→ EXERCISE INSTRUCTIONS
Apart from the pictures, print the data below exactly as given.
── DATA FOR THE TASK ──
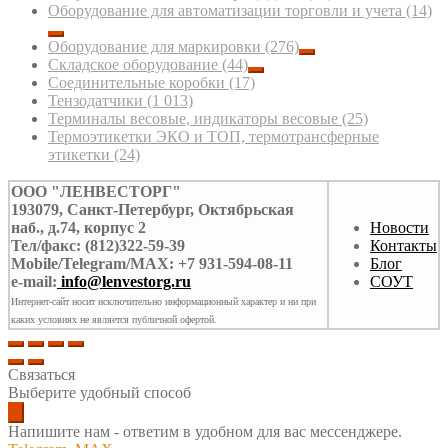
Оборудование для автоматизации торговли и учета
(14)
Оборудование для маркировки
(276)
Складское оборудование
(44)
Соединительные коробки
(17)
Тензодатчики
(1 013)
Терминалы весовые, индикаторы весовые
(25)
Термоэтикетки ЭКО и ТОП, термотрансферные
этикетки
(24)
ООО "ЛЕНВЕСТОРГ"
193079, Санкт-Петербург, Октябрьская
наб., д.74, корпус 2
Новости
Тел/факс: (812)322-59-39
Контакты
Mobile/Telegram/MAX: +7 931-594-08-11
Блог
e-mail:
info@lenvestorg.ru
СОУТ
Интернет-сайт носит исключительно информационный характер и ни при
каких условиях не является публичной офертой.
Связаться
Выберите удобный способ
Напишите нам - ответим в удобном для вас мессенджере.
───
→ TASK ANSWER
Оборудование для автоматизации торговли и учета
(14)
Оборудование для маркировки
(276)
Складское оборудование
(44)
Соединительные коробки
(17)
Тензодатчики
(1 013)
Терминалы весовые, индикаторы весовые
(25)
Термоэтикетки ЭКО и ТОП, термотрансферные
этикетки
(24)
ООО "ЛЕНВЕСТОРГ"
193079, Санкт-Петербург, Октябрьская
наб., д.74, корпус 2
Новости
Тел/факс: (812)322-59-39
Контакты
Mobile/Telegram/MAX: +7 931-594-08-11
Блог
e-mail:
info@lenvestorg.ru
СОУТ
Интернет-сайт носит исключительно информационный характер и ни при
каких условиях не является публичной офертой.
Связаться
Выберите удобный способ
Напишите нам - ответим в удобном для вас мессенджере.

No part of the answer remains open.